Myelomeningocele (MMC), one of the most common congenital malformations, can result in severe lifelong disabilities, including paraplegia, hydrocephalus, Chiari II malformation, incontinence, sexual dysfunction, skeletal deformations and mental impairment. MMC was the first nonlethal anomaly to be treated by fetal surgery. The first fetoscopic approaches for spina bifida closure in humans by maternal laparotomy, uterine exteriorization, and transuterine trocar placement were reported in the United States by Bruner et al. and Farmer et al. Both teams abandoned their fetoscopic approaches because early results were disappointing due to technical difficulties. Since then, fetoscopic fetal surgery for spina bifida has been replaced by an open surgical approach performed currently for several hundreds of human fetuses in North America and also for some fetuses in Brazil, Poland, Spain and Switzerland. Percutaneous minimally invasive fetoscopic approach was defined by Thomas Kohl, to minimize maternal trauma from the open fetal surgical approach. Our aim is to present the first two cases of Turkey and their short term results.
Percutaneous fetoscopic patch closure was attempted for repair of myelomeningocele in two fetuses with L5 and L4 lesions respectively, by a surgical team consists of a perinatologist, pediatric neurosurgeon and a pediatric surgeon.
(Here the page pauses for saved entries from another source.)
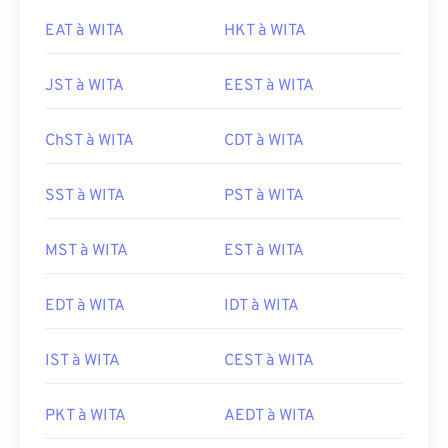
EAT à WITA
HKT à WITA
JST à WITA
EEST à WITA
ChST à WITA
CDT à WITA
SST à WITA
PST à WITA
MST à WITA
EST à WITA
EDT à WITA
IDT à WITA
IST à WITA
CEST à WITA
PKT à WITA
AEDT à WITA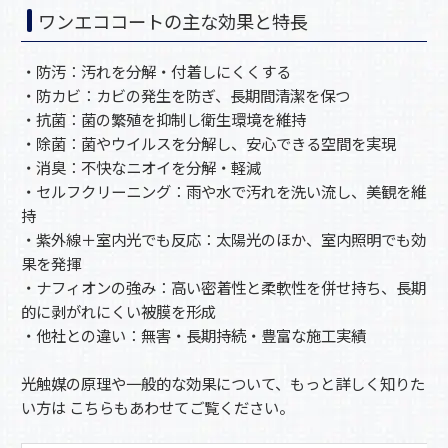
ワンエココートの主な効果と特長
・防汚：汚れを分解・付着しにくくする
・防カビ：カビの発生を防ぎ、長期間清潔を保つ
・抗菌：菌の繁殖を抑制し衛生環境を維持
・除菌：菌やウイルスを分解し、安心できる空間を実現
・消臭：不快なニオイを分解・軽減
・セルフクリーニング：雨や水で汚れを洗い流し、美観を維
持
・紫外線＋室内光でも反応：太陽光のほか、室内照明でも効
果を発揮
・ナフィオンの強み：高い密着性と柔軟性を併せ持ち、長期
的に剥がれにくい被膜を形成
・他社との違い：無害・長期持続・豊富な施工実績
光触媒の原理や一般的な効果について、もっと詳しく知りた
い方は こちらもあわせてご覧ください。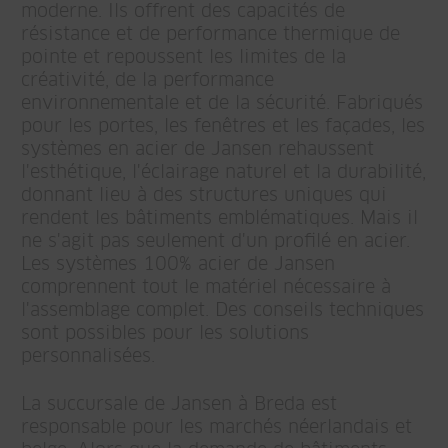
moderne. Ils offrent des capacités de
résistance et de performance thermique de
pointe et repoussent les limites de la
créativité, de la performance
environnementale et de la sécurité. Fabriqués
pour les portes, les fenêtres et les façades, les
systèmes en acier de Jansen rehaussent
l'esthétique, l'éclairage naturel et la durabilité,
donnant lieu à des structures uniques qui
rendent les bâtiments emblématiques. Mais il
ne s'agit pas seulement d'un profilé en acier.
Les systèmes 100% acier de Jansen
comprennent tout le matériel nécessaire à
l'assemblage complet. Des conseils techniques
sont possibles pour les solutions
personnalisées.
La succursale de Jansen à Breda est
responsable pour les marchés néerlandais et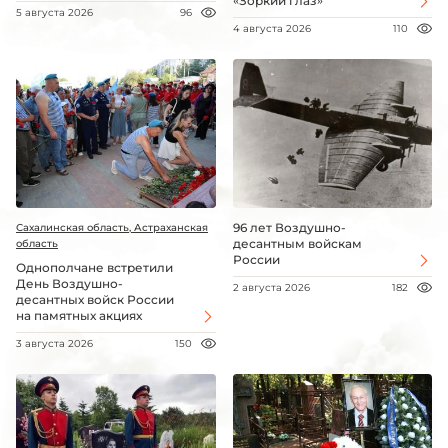
«Зоркий глаз»
5 августа 2026
96
4 августа 2026
110
96 лет Воздушно-
Сахалинская область, Астраханская
десантным войскам
область
России
Однополчане встретили
День Воздушно-
2 августа 2026
182
десантных войск России
на памятных акциях
3 августа 2026
150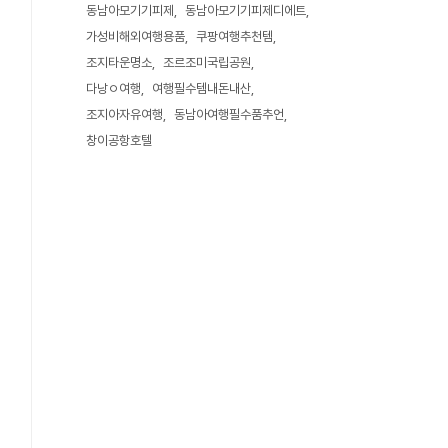
동남아모기기피제
동남아모기기피제디에트
가성비해외여행용품
쿠팡여행추천템
조지타운명소
조르조미국립공원
다낭ㅇ여행
여행필수템내돈내산
조지아자유여행
동남아여행필수품추언
창이공항호텔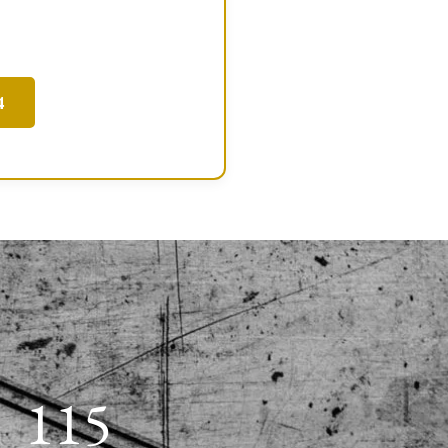
4
118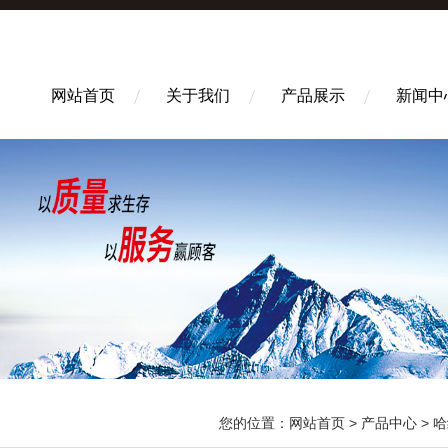
网站首页
关于我们
产品展示
新闻中
您的位置：
网站首页
>
产品中心
>
哈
Procedures were performed at 25+2 and 25+4 weeks of gestation, respectively. Follow-up of pregnancies continued for 4 and 5 weeks. Fetuses were delivered at 31+1 and 31+3 weeks of gestation, respectively. Their neural cords were completely covered although in small areas skin closure was incomplete. Complete skin closure occurred beneath an occlusive draping within 4 to 6 weeks.
Both neonates showed reversal of hindbrain herniation, near-normal leg function, and satisfactory bladder and bowel function. Ventriculoperitoneal shunt insertion was not required for both neonates.